Save for the embarrassing wild goose chase that took the 51 other APC senators out of the chamber on Tuesday, Saraki’s ‘victory’ was akin to how the late Evans Enwerem emerged as the Senate President in 1999 when most PDP stalwarts had thought Chuba Okadigbo was the ideal choice. Similarly, with Dogara’s emergence as Speaker, a sense of déjà vu also comes with it. Like Saraki, the University of Jos-trained lawyer had rejected his party’s directive, preferring to run against Gbajabiamila in an election that would be determined by a simple majority. In defeating his learned fellow from Lagos by a very slim margin (182–174), therefore, Dogara reminds of one of the hidden hands that urged him on, Governor Aminu Tambuwal, who too had defied the PDP leadership in 2011 to emerge as the Speaker.

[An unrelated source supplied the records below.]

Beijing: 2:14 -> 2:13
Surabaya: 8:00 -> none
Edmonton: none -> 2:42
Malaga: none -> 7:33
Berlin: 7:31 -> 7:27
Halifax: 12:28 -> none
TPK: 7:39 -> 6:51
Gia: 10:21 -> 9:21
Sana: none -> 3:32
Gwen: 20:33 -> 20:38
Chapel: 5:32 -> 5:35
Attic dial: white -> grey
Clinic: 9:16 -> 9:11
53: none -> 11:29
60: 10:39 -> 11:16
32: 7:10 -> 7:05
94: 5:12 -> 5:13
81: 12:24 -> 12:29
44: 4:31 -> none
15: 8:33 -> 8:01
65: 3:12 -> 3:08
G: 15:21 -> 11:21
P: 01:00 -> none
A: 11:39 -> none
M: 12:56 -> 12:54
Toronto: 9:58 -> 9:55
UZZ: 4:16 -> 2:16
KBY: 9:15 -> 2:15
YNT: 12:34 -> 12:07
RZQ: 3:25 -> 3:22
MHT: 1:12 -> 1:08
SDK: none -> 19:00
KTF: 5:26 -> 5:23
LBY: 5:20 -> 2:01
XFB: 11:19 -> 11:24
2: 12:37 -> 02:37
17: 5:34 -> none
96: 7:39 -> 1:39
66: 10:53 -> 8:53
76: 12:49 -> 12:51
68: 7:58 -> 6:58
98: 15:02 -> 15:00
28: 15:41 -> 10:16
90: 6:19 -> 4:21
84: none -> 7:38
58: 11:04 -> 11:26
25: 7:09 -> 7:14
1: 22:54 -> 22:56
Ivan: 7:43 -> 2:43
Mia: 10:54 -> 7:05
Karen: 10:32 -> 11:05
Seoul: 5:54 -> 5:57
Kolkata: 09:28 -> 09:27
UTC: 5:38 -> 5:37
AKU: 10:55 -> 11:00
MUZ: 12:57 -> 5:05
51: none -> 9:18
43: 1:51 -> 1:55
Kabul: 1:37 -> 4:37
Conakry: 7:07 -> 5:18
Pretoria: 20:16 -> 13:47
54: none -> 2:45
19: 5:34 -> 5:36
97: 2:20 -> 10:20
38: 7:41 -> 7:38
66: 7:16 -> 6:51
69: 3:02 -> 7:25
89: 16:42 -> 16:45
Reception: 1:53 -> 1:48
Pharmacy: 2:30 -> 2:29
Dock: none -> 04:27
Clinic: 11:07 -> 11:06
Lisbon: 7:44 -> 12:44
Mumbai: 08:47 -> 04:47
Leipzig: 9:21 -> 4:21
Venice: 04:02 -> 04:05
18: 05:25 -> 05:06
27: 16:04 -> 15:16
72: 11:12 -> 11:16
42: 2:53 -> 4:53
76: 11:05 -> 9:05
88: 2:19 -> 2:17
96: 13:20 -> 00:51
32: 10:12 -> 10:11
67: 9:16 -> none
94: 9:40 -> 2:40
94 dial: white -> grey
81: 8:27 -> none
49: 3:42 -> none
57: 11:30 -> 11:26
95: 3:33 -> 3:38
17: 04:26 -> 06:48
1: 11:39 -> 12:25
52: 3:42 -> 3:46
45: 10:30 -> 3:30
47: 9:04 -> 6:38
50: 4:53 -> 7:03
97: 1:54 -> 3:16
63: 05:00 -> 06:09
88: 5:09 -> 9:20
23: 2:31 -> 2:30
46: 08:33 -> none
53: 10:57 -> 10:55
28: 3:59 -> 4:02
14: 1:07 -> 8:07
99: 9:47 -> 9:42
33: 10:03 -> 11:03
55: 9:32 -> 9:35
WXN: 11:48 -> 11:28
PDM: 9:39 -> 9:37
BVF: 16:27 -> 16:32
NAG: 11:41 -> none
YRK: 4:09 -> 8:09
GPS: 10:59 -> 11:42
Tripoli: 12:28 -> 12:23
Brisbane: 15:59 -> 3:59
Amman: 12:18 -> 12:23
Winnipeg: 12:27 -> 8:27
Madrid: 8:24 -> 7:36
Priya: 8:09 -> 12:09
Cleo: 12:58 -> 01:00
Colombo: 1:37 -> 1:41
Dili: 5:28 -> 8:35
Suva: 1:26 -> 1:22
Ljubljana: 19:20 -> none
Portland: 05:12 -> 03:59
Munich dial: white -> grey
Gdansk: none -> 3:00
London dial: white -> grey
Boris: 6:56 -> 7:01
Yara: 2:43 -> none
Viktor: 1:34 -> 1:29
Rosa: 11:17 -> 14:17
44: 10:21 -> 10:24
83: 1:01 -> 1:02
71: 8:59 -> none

In June 2011, Tambuwal and Emeka Ihedioha had relied on the support of different opposition parties to defeat Hon. Mulikat Adeola-Akande, who was the party leadership’s choice due to its zoning arrangement. Tambuwal won with 252 as against her 90 votes. But his victory ignited PDP’s series of crises that eventually led to an implosion, causing the party five governors, Speaker of the House and a former president elected on its platform. It will be harsh and premature to assume that Tuesday’s National Assembly elections amount to a death knell for APC. The new behemoth will reign for some time if it is proactive, learn from unforced errors and re-strategize. It faltered on Tuesday because it lacked experience in politics of desperation at the federal level. Part of that indiscretion was in allowing Lawan to be tagged Asiwaju Bola Tinubu’s candidate.

Another was the tactical error by the president to have shown indifference to the politicking that would produce the leadership of the National Assembly. Except it was a clever decoy by Buhari, the naivety that bred that sort of neutral disposition would be tantamount to saying that the president would not have a special adviser on National Assembly matters. It is one thing to win an election on popularity strength, but it’s another thing to steer the ship of the nation aright in shark-infested water. Having tested its strength as an opposition with marginal success, PDP will certainly want more influence going forward.

Some commentators have attributed what happened on Tuesday to a rejection of ‘godfatherism’ in politics. They are wrong. Like the Tambuwal ‘insurrection’ of 2011, what was witnessed on Tuesday was an attempt to throw up a new set of fresh, perhaps influential, godfathers in another mould. They will have their space, but the new kids on the block will do well to realize that except they transition, godfathers don’t really lose in politics. They live to fight another battle, always.